Characterization and comparison of chloroplast genomes from two sympatric Hippophae species (Elaeagnaceae)

Abstract

The genus Hippophae includes deciduous shrubs or small trees, which provide many ecological, economic, and social benefits. We assembled and annotated the chloroplast genomes of sympatric Hippophae gyantsensis (Rousi) Lian and Hippophae rhamnoides Linn subsp. yunnanensis Rousi and comparatively analyzed their sequences. The full-length chloroplast genomes of H. gyantsensis and H. rhamnoides subsp. yunnanensis were 155,260 and 156,415 bp, respectively; both featured a quadripartite structure with two copies of a large inverted repeat (IR) separated by small (SSC) and large (LSC) single-copy regions. Each Hippophae chloroplast genome contained 131 genes, comprising 85 protein-coding, 8 ribosomal RNA, and 38 transfer RNA genes.
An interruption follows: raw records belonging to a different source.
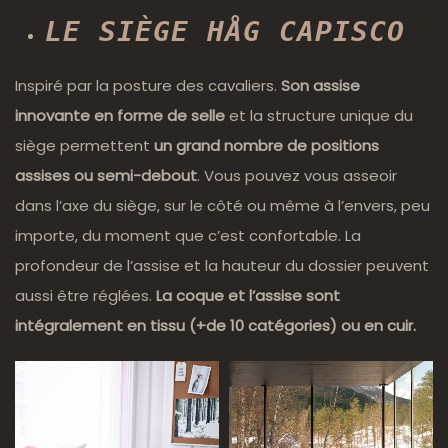
LE SIÈGE HÅG CAPISCO
Inspiré par la posture des cavaliers.
Son assise
innovante en forme de selle
et la structure unique du
siège permettent
un grand nombre de positions
assises ou semi-debout
. Vous pouvez vous asseoir
dans l’axe du siège, sur le côté ou même à l’envers, peu
importe, du moment que c’est confortable. La
profondeur de l’assise et la hauteur du dossier peuvent
aussi être réglées.
La coque et l’assise sont
intégralement en tissu (+de 10 catégories) ou en cuir.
Of 1302 nucleotide substitutions found between these two genomes, 824 (63.29%) occurred in the intergenic region or intron sequences, and 478 (36.71%) were located in the coding sequences. The SSC region had the highest mutation rate, followed by the LSC region and IR regions. Among the protein-coding genes, three had a ratio of nonsynonymous to synonymous substitutions (Ka/Ks) > 1 yet none were significant, and 66 had Ka/Ks < 1, of which 46 were significant. We found 20 and 16 optimal codons, most of which ended with A or U, for chloroplast protein-coding genes of H. gyantsensis and H. rhamnoides subsp. yunnanensis, respectively. Phylogenetic analysis of five available whole chloroplast genome sequences in the family Elaeagnaceae—using one Ziziphus jujube sequence as the outgroup—revealed that all five plant species formed a monophyletic clade with two subclades: one subclade consisted of three Hippophae species, while the other was formed by two Elaeagnus species, supported by 100% bootstrap values. Together, these results suggest the chloroplast genomes among Hippophae species are conserved, both in structure and gene composition, due to general purifying selection; like many other plants, a significant AT preference was discerned for most protein-coding genes in the Hippophae chloroplast genome. This study provides a valuable reference tool for future research on the general characteristics and evolution of chloroplast genomes in the genus Hippophae.